Stock price (S) is the current spot price of the underlying. Strike (K) is the price at which the option holder can buy (call) or sell (put) the underlying. Time to expiry (T) is in years — three months ≈ 0.25, thirty days ≈ 0.082. Risk-free rate (r) is typically the yield on a short-dated Treasury matching the option's tenor. Volatility (σ) is the annualized standard deviation of the log returns of the underlying — almost always estimated from historical prices or implied from market option prices. Dividend yield (q) is the continuous annualized dividend yield of the underlying; set it to 0 for a non-dividend-paying stock.
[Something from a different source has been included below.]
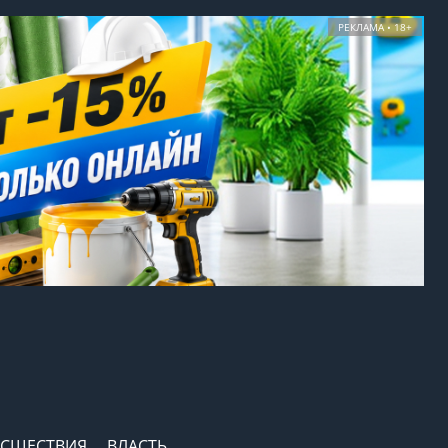
РЕКЛАМА • 18+
СШЕСТВИЯ
ВЛАСТЬ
This calculator uses the Black-Scholes-Merton extension, which discounts the spot by the dividend yield — a positive q lowers call values and raises put values, exactly as a known dividend stream should.
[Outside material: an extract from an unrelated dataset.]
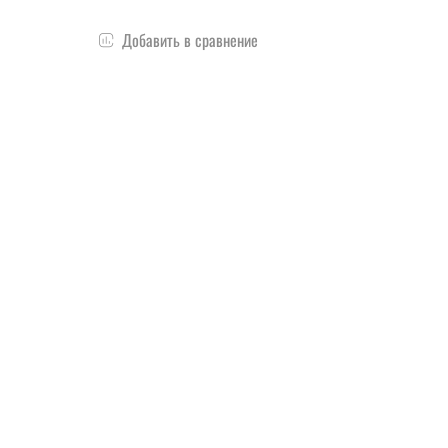
Добавить в сравнение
The Greeks, in plain English

Delta is how much the option price changes when the stock moves $1. Gamma is how much delta changes when the stock moves $1 — high gamma means delta is unstable. Vega is how much the option price changes when implied volatility moves 1 percentage point. Theta is daily time decay — the dollar amount the option loses each day, all else equal. Rho is sensitivity to interest rate changes, usually small for short-dated options.

When Black-Scholes breaks down

The model assumes constant volatility, but real markets have volatility smiles and skews. It assumes lognormal returns, but real returns have fat tails. Continuous dividends are handled here via the dividend-yield input, but the formula still cannot price American-style early exercise — for that, use the American Option Calculator, which prices a binomial tree and reports the early-exercise premium directly. For path-dependent exotics (Asian, barrier, lookback), use the dedicated exotic endpoints in the API.

How this calculator works

When you submit the form, this page makes a server-side POST to https://api.quantoracle.dev/v1/options/price, the same endpoint that AI agents and trading bots call directly. The API runs a deterministic Black-Scholes implementation and returns the price, the full set of Greeks (including second-order Greeks like vanna and volga), and the implied probability of finishing in the money. Computation typically completes in 15-30 ms; total round-trip including network is usually under 200 ms.